In my time as a blogger, I’ve been a member of dozens of programs, bought a few hundred products, and have tried almost every informational approach to simplifying my craft.  I can honestly say that the best program on the internet today is Jack Humphrey’s Social Power Linking.  For $30 a month, I get more info than I can possibly digest, and it’s truly a gem for my blog flipping endeavors.  This isn’t a sales pitch, and I’m not suggesting that this is the end all be all program, but it certainly made my job easier by teaching me a few things that make my job easier. If you have $30 a month to spend, I endorse this wholeheartedly.

I want to share one of those tips with you now.

For those of you that aren’t aware, or have been hiding under a rock during the entire Web 2.0 craze, the web has taken a sharp left turn from the traditional “content is king” approach.  I’m not saying that you don’t need good content, quite the opposite actually, but the truth is that your content means exactly nill unless you have people viewing it. 

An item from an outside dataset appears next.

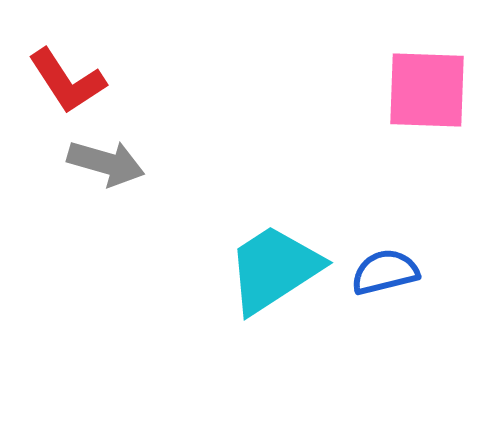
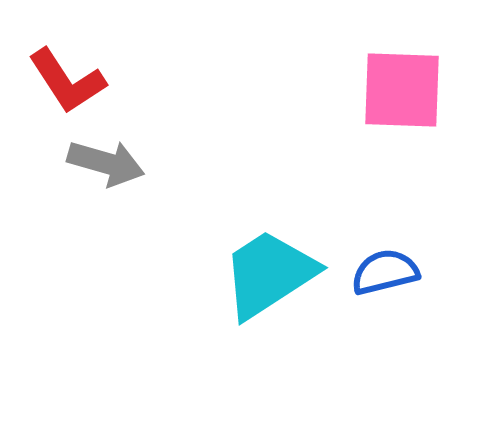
pink square: moved 25 px left
cyan trapezoid: moved 5 px left, 5 px down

For those of you that have been here a while, you know that I’m a huge advocate of social bookmarking and other web 2.0 sites to leverage visitors and authority for free.  The thing you might not know, is that this is my number one traffic and link building method.  I use web 2.0 sites almost exclusively, and have for several months with great results.  Don’t get me wrong, I’m not saying that organic traffic isn’t better, but this not only brings you traffic quickly, it also helps with your SEO and organic traffic building methods.

The key to survival in a web 2.0 era is linking.  Linkage data determines a lot more than just your PageRank these days, and it’s not something that you can live without, and be a profitable blogger.

As Jack Humphrey tells it, and I fully agree, when linked up properly to the right sites, you can survive and thrive without any help whatsoever from Google.  The key isn’t what you’ve heard all along about a powerful network of sites, and great interlinking schemes between them, although it would definitely help if you had a large enough infastructure to pull this off.  Now, you can get by without an infastructure, or at least without paying for one.  In days past, you had to buy domains, produce content, and build links so that you could build a powerful network in which you could pass juice back and forth at will.  Now, free services like Twitter, Squidoo, and Hubpages provide infastructure, and you do nothing more than provide the links.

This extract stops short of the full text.